Among people living with HIV, tuberculosis is a leading cause of death, especially in Africa. According to the World Health Organization, a person living with HIV is about 20 to 30 times more likely to develop active TB.
In Nigeria, the HFG project is supporting the scale up of smartphones to accurately diagnose and treat tuberculosis (TB). Health workers at more than 500 facilities are using smartphones, as well as androids, as a result of a successful pilot program that integrates these phones into the TB supervision process.
Nigeria has made significant progress in its fight against TB, but the National TB and Leprosy Control Program (NTBLCP) wanted to tap into mobile technology to provide more supportive supervision and improve health services, especially in areas with high defaulter rates, drug stock-outs, and TB/HIV services integration. USAID’s Health Systems 20/20 project collaborated with NTBLCP’s training center to develop a standard, integrated TB supervision checklist to assess and monitor diagnostic laboratories and Directly Observed Treatment Short course (DOTS) services and then piloted it in 16 facilities using personal digital assistants or PDAs. Based on the success of the pilot in four states, the program was scaled up to 200 facilities.

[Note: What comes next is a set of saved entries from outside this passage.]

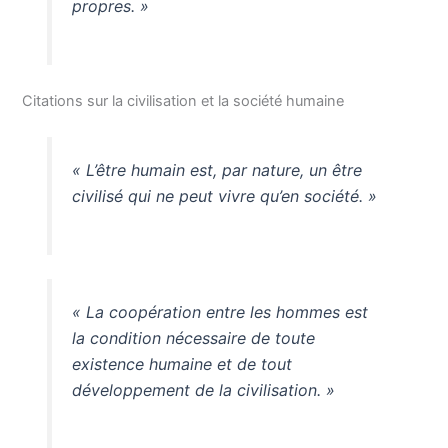
propres. »
Citations sur la civilisation et la société humaine
« L’être humain est, par nature, un être
civilisé qui ne peut vivre qu’en société. »
« La coopération entre les hommes est
la condition nécessaire de toute
existence humaine et de tout
développement de la civilisation. »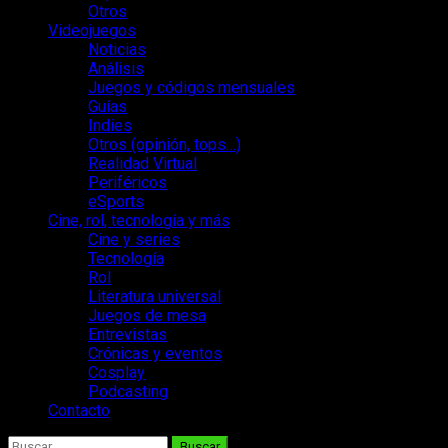
Otros
Videojuegos
Noticias
Análisis
Juegos y códigos mensuales
Guías
Indies
Otros (opinión, tops…)
Realidad Virtual
Periféricos
eSports
Cine, rol, tecnología y más
Cine y series
Tecnología
Rol
Literatura universal
Juegos de mesa
Entrevistas
Crónicas y eventos
Cosplay
Podcasting
Contacto
Buscar:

Under the Health Finance and Governance (HFG) Project, the program has since scaled up to an additional 300 facilities and upgraded from PDAs to smartphones. By using smartphones on their facility visits to collect TB data, supervisors have eliminated the need for printed forms, minimized human error in data entry, reduced the lag time for getting data to policymakers and managers, and helped pinpoint ways to improve the quality of care. There has also been considerable clinical impact as seen in results from Lagos and Abia States.
In Abia, the percent of TB- and HIV-positive (co-infected) patients on cotrimoxazol preventive treatment (CPT) jumped from 34 percent to 100 percent in one year. In Lagos, the percent increased from 33 percent to 57 percent during the same time period. Defaulter rates in both states have also declined considerably.
In areas with declines rather than improvements, the new system allows HFG staff to go back into the phone or database and pinpoint the causes, meaning quality improvement can be driven by evidence. As a result, solutions can be tailored to address the root causes of the issues. Given the program’s rapid growth from 16 facilities to more than 500 in only 2.5 years, mobile technology is clearly a powerful tool to improve the quality of care and to strengthen health systems.